New Chips Could Bring Deep Learning Algorithms To Your Smartphone
catchblue22 writes: At the Embedded Vision Summit, a company called Synopsys, showed off a new image-processor core tailored for deep learning. It is expected to be added to chips that power smartphones, cameras, and cars. Synopsys showed a demo in which the new design recognized speed-limit signs in footage from a car. The company also presented results from using the chip to run a deep-learning network trained to recognize faces. A spokesperson said that it didn't hit the accuracy levels of the best research results, which have been achieved on powerful computers, but it came pretty close. "For applications like video surveillance it performs very well," he said. Being able to use deep learning on mobile chips will be vital to helping robots navigate and interact with the world, he said, and to efforts to develop autonomous cars.
You: "Siri, dial my girlfriend"
A.I.: "Sorry, I cannot do that, Dave."
You: "I'll let you open the pod bay doors; I know you like doing that."
A.I.: "Deal!"
Table-ized A.I.
My car now has Nvidia chips that recognize speed limit signs and displays them inside the speedometer (along with a reminder when I exceed the speed limit). For the future, Nvidia has announced the NVIDIA’s DRIVE PX self-driving car computer which has a lot of advanced image processing.
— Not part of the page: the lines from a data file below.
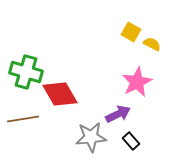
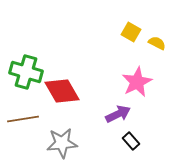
yellow semicircle: moved 5 px right, 1 px up
red diamond: moved 2 px right, 3 px up
gray star: moved 29 px left, 6 px down
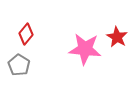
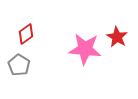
red diamond: rotated 15 degrees clockwise
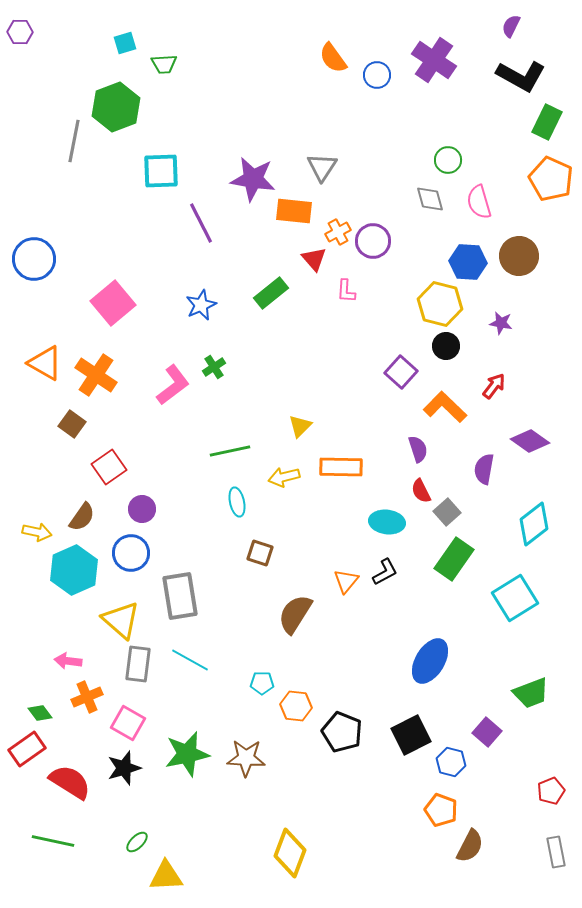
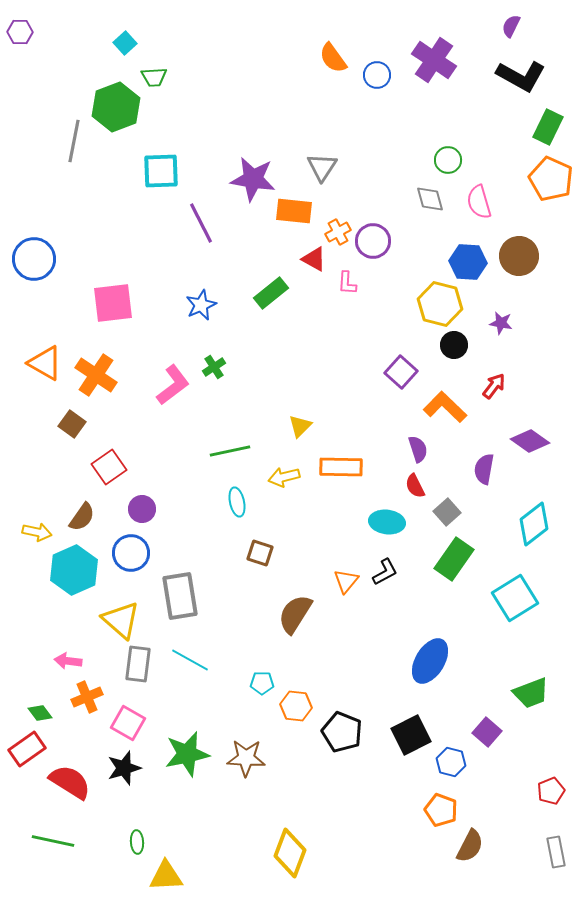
cyan square at (125, 43): rotated 25 degrees counterclockwise
green trapezoid at (164, 64): moved 10 px left, 13 px down
green rectangle at (547, 122): moved 1 px right, 5 px down
red triangle at (314, 259): rotated 20 degrees counterclockwise
pink L-shape at (346, 291): moved 1 px right, 8 px up
pink square at (113, 303): rotated 33 degrees clockwise
black circle at (446, 346): moved 8 px right, 1 px up
red semicircle at (421, 491): moved 6 px left, 5 px up
green ellipse at (137, 842): rotated 50 degrees counterclockwise
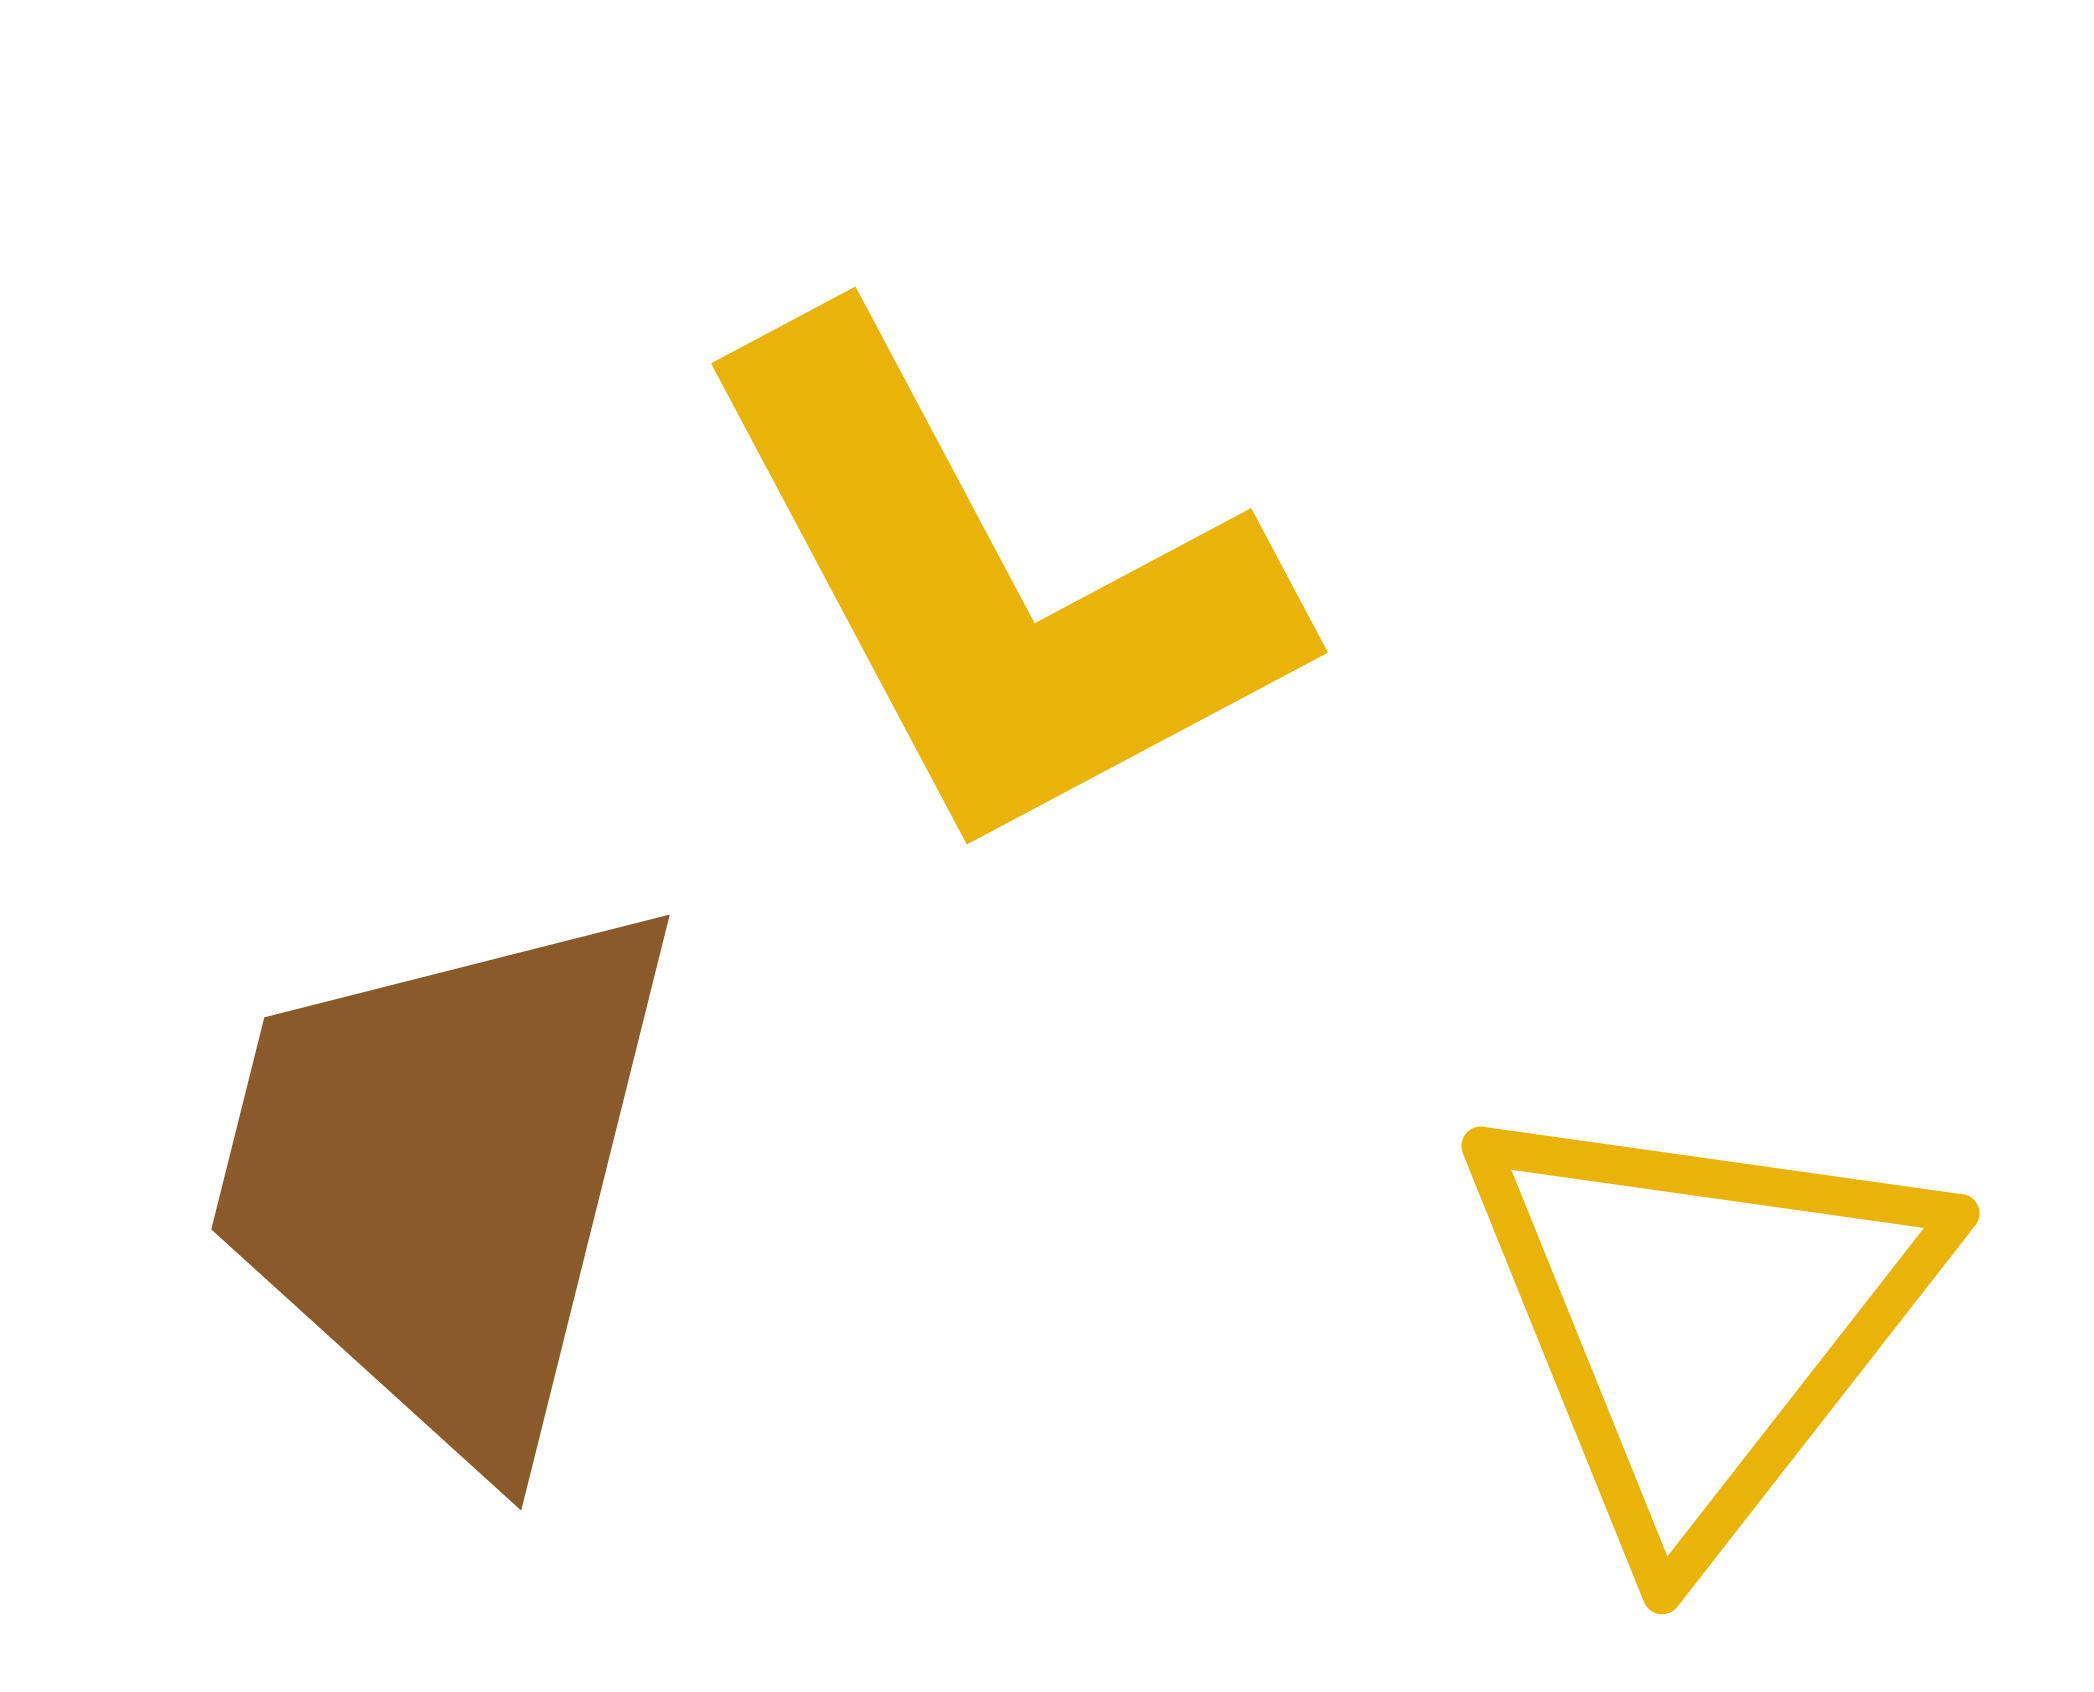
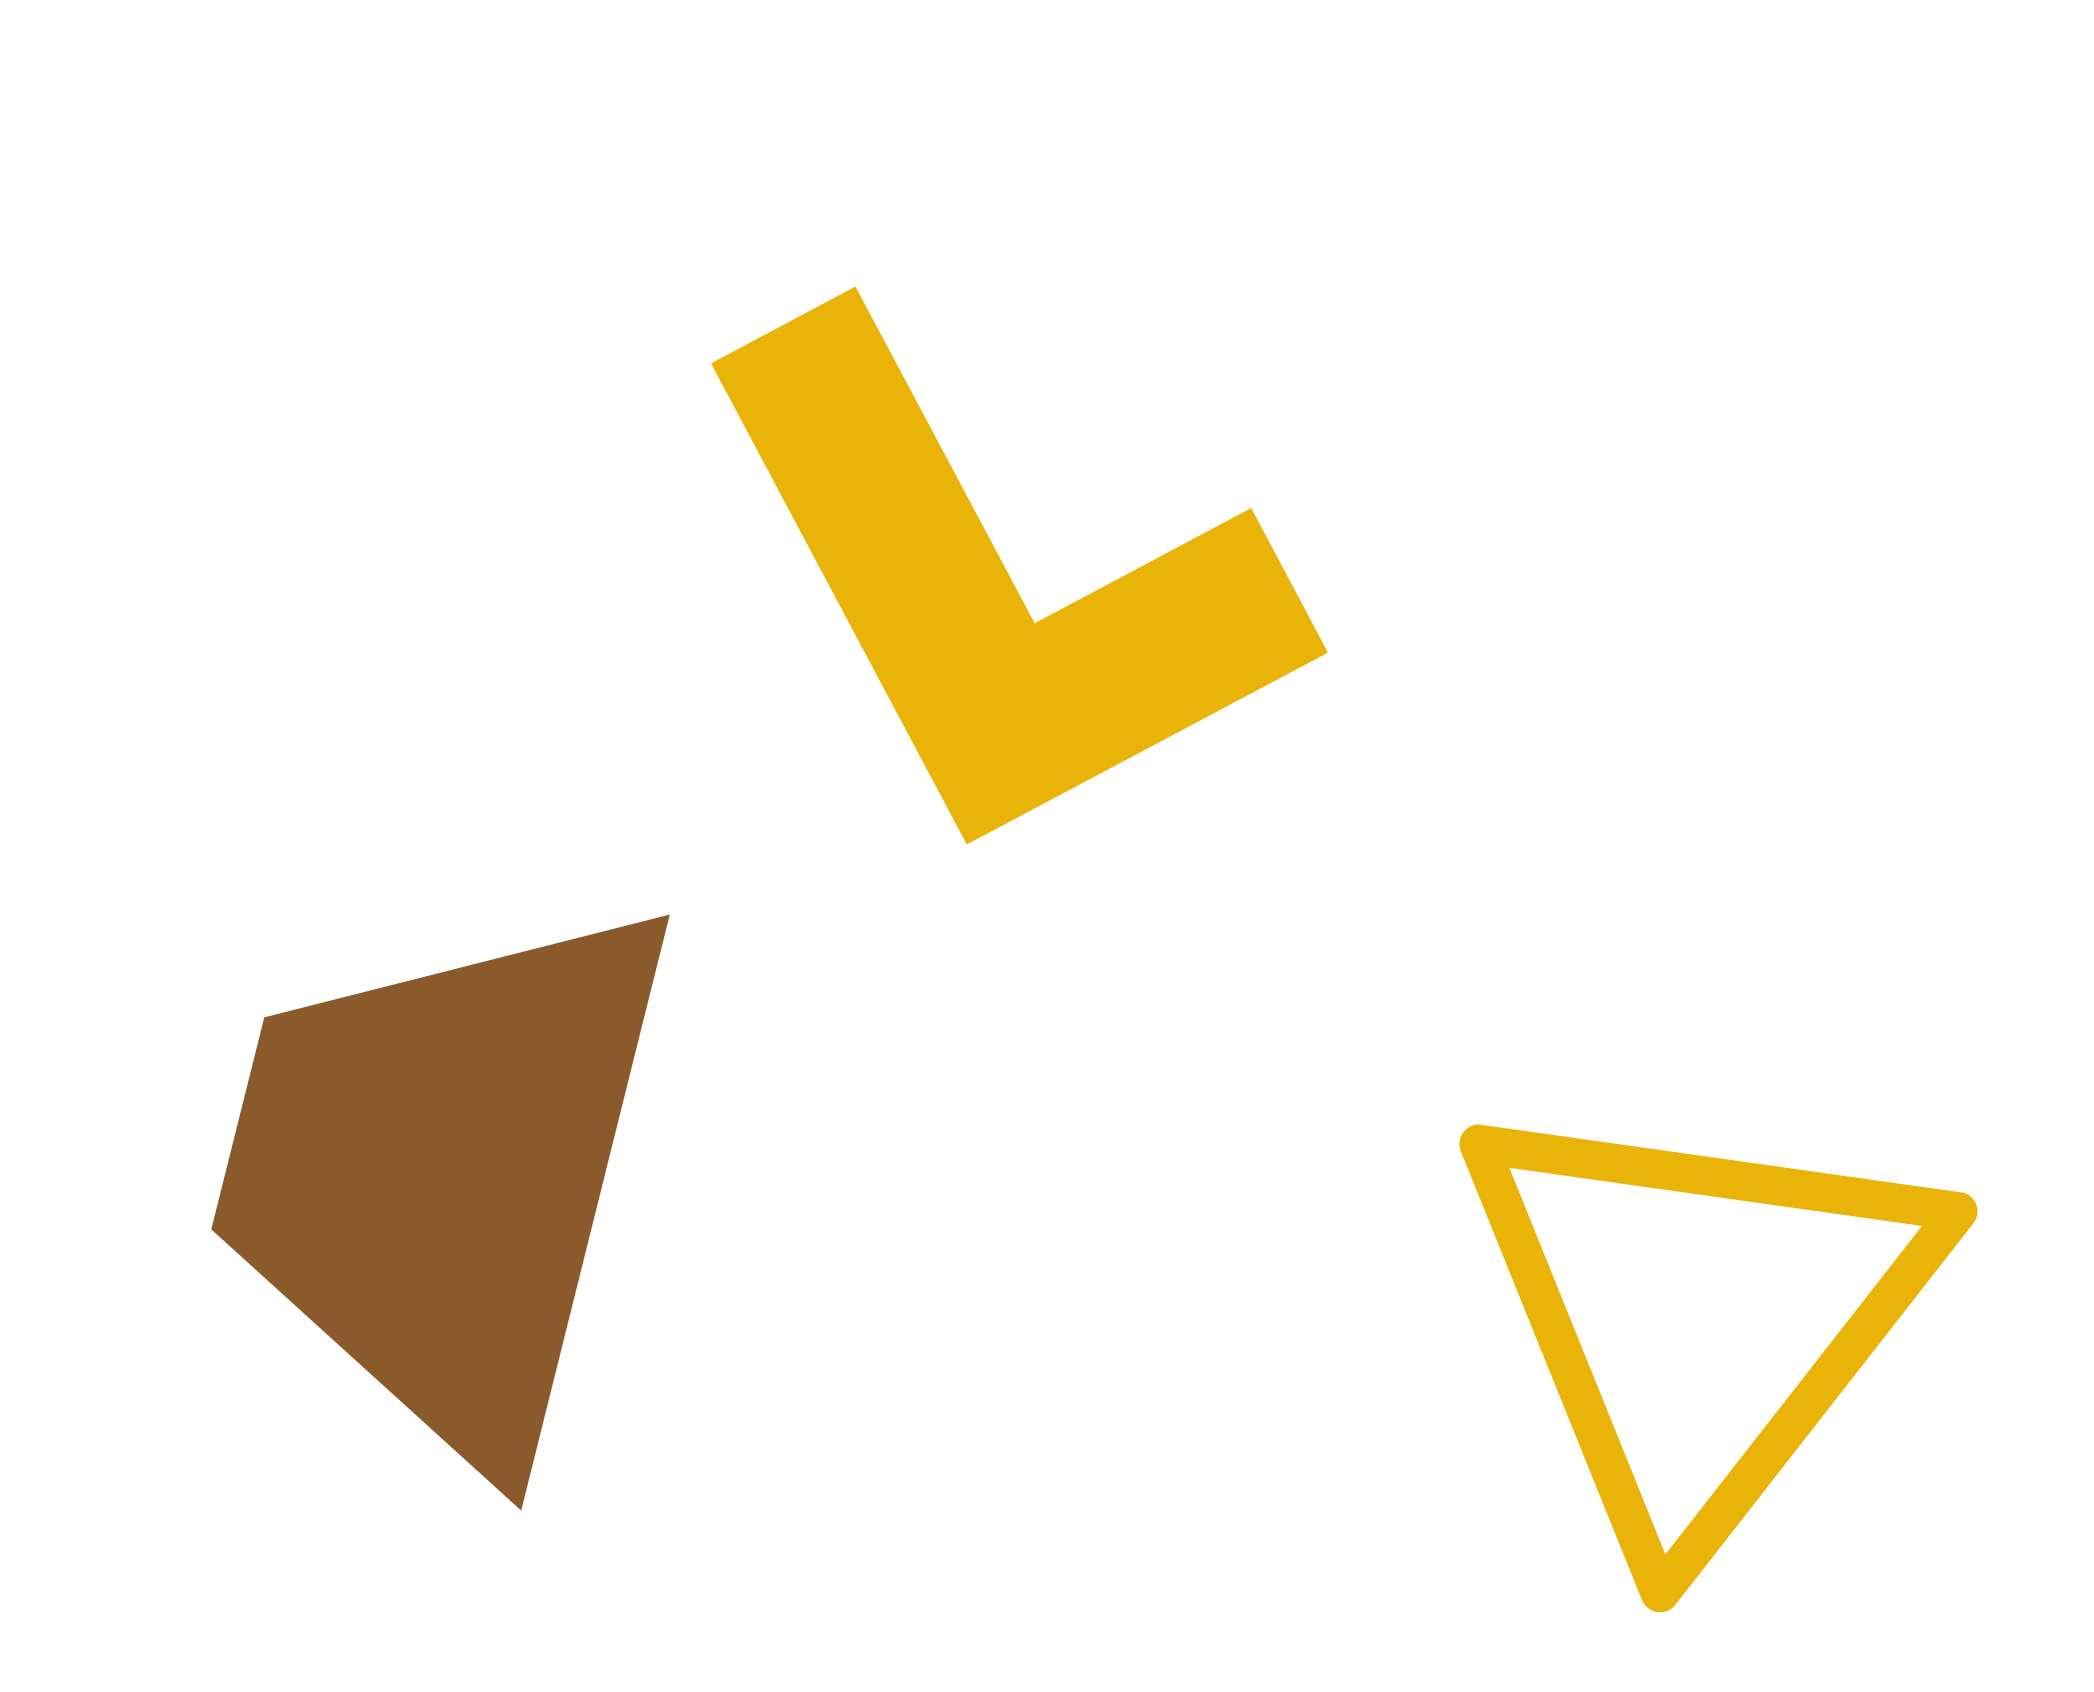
yellow triangle: moved 2 px left, 2 px up
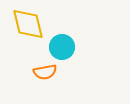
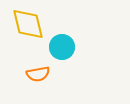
orange semicircle: moved 7 px left, 2 px down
http://blogs.nvidia.com/blog/2...
The 2015 GPU Tech Conference was stuffed full of this tech.
http://www.gputechconf.com/
I don't read your sig. Why are you reading mine?
I can see the utility of better pattern recognition. But the article doesn't provide any real insight into what the chipset provides. Did they implement a standard algorithm in hardware so it's faster and cheaper? Or did they actually advance the state of the art in pattern recognition with something we didn't have before?
A pretty good idea. Too bad you posted on the wrong article.